Até recentemente os médicos eram a fonte mais confiável de informação sobre saúde, mas a internet causou uma revolução pela facilidade e rapidez de acesso a informação sobre saúde acessível a qualquer pessoa. A cada dia mais pacientes comparam a informação dada pelo médico com informações encontradas na internet.

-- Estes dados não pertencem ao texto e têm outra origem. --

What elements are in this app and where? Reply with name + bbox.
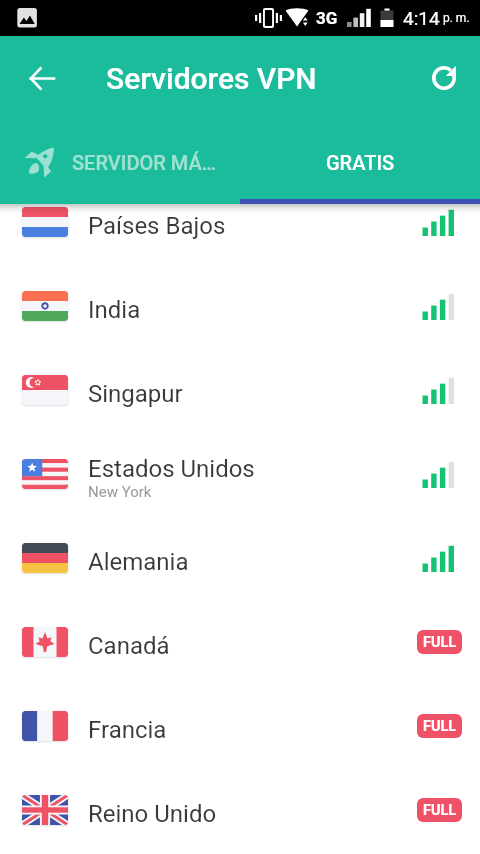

Estudo publicado em "Atención Primaria" mostra que a informação na internet ajuda o paciente a tomar decisões sobre saúde mais informadas, aumentam a autonomia, reforçam as indicações do médico e aumentam a aderência aos tratamentos. Mas a internet também pode ser uma fonte de desinformação devido à grande variabilidade de fontes de informação não seguras ou erradas, podendo causar ansiedade pelas diferenças de conselhos, testemunhos e opiniões sem base científica, aumentando a expectativa dos pacientes sobre novos tratamentos ou terapias alternativas.

Um outro estudo, publicado no "The American Journal of Medicine" avaliou as redes sociais nas doenças crônicas, classificando, resumindo os dados a base das evidencias atuais. Feita uma análise sistêmica de todo o publicado em MEDLINE através do PubMed (de janeiro de 2000 a janeiro de 2015) de estudos que comunicaram resultados clínicos em Facebook, Twitter, Wikipédia e YouTube em dez doenças crônicas.

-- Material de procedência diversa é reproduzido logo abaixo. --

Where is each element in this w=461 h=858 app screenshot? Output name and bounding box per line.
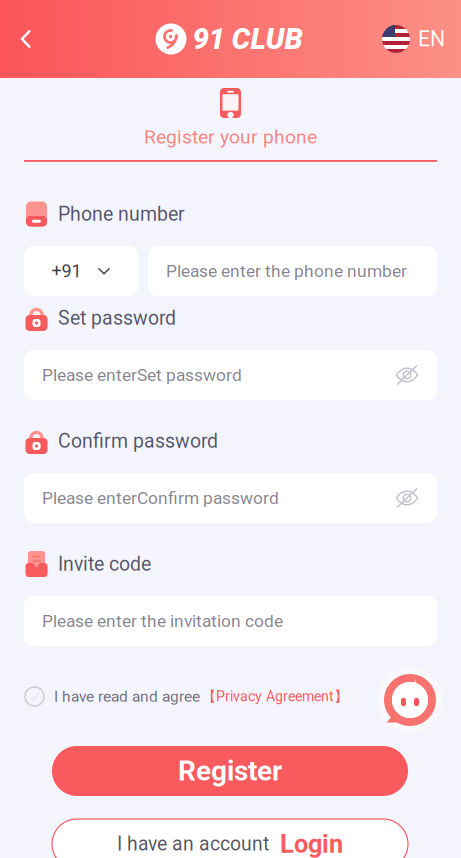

Foram identificadas 378 publicações, sendo selecionadas 42 para realizar a análise, sendo 16 no Facebook, 13 em blogs, 8 em Twitter, 5 em Wikis e 4 em YouTube, encontrando 14 publicações sobre câncer, 13 sobre depressão, 9 sobre obesidade, 4 de diabetes, 3 de cardiopatia, 2 sobre acidente vascular cerebral, e 1 sobre infecção crônica das vias respiratórias baixas.

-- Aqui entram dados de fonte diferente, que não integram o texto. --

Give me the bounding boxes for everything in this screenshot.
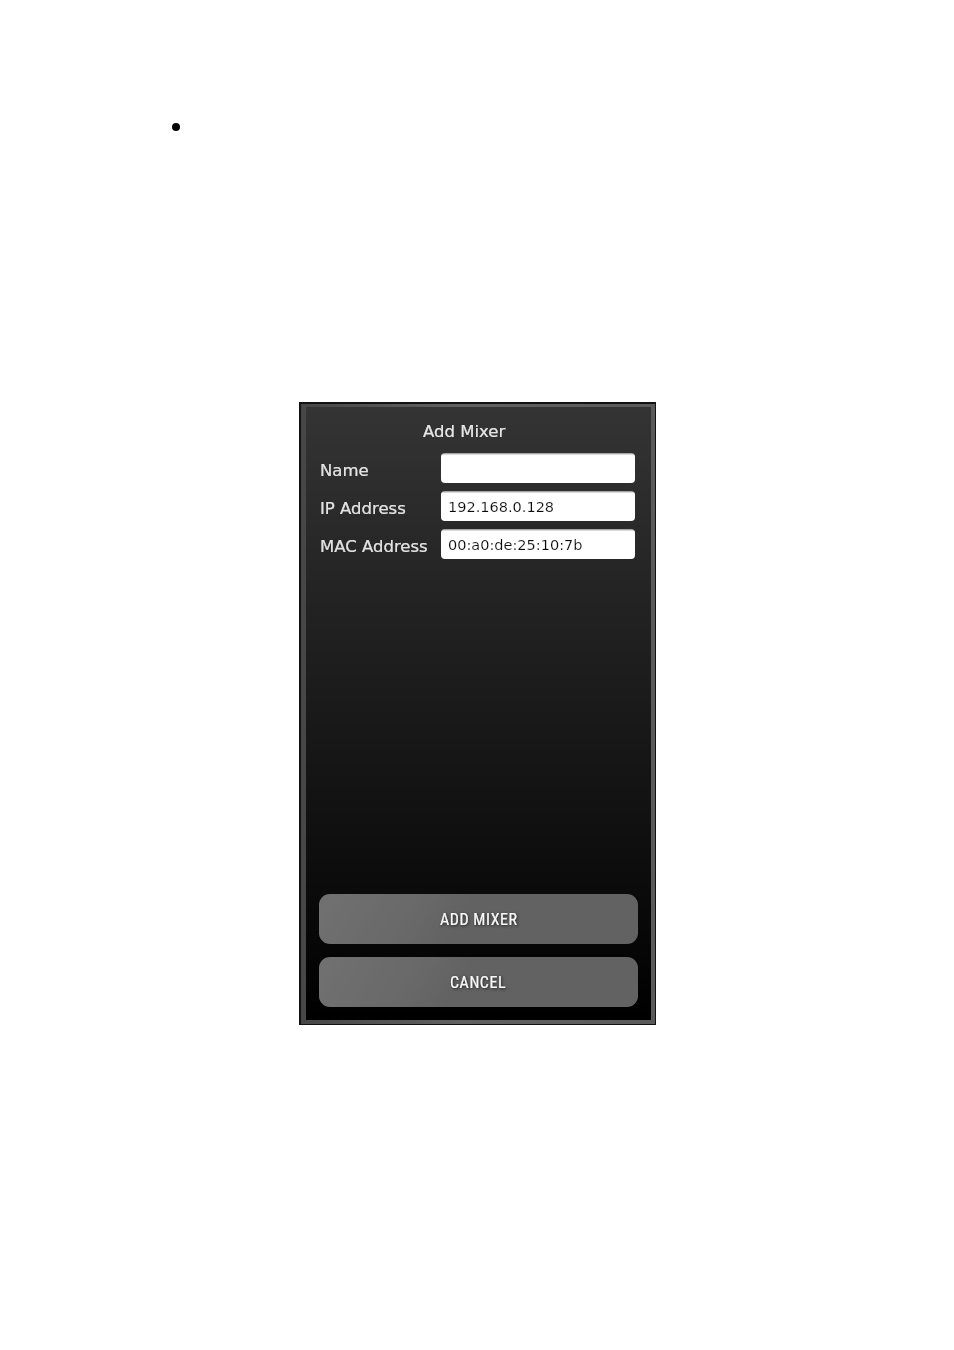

As publicações eram 16 de apoio, 10 de educação do paciente, 6 de modificação da doença, 5 de tratamento da doença e 5 de diagnóstico.

O resultado da análise mostra que 48% das publicações resultavam em algum benefício para os pacientes, 45% foram neutras ou indefinidas e 7% eram totalmente prejudiciais nas informações fornecidas aos pacientes.

Concluíram os pesquisadores que o emprego das mídias sociais para proporcionar apoio social, emocional ou experiencial nas doenças crônicas, sobretudo Facebook e blogs, parecem ser as de maior probabilidade de melhorar a atenção aos pacientes.

MEUS COMENTÁRIOS

Estudo que está sendo realizado pelo Grupo Otimismo na rede social Facebook do Brasil analisando as páginas sobre artrite, câncer, HIV/aids e hepatites apresentam resultados preliminares desoladores. O alcance de uma rede social é medido pelo número de compartilhamentos nas redes dos leitores, criando assim uma rede infinita de alcance, mais a maioria das páginas das associações de pacientes ou são grupos fechados (não criam políticas) ou não alcança maior número de compartilhamentos, ficando a notícia restrita as pessoas que acessam a página, a maioria dos posts não passando de 2 compartilhamento por post colocado.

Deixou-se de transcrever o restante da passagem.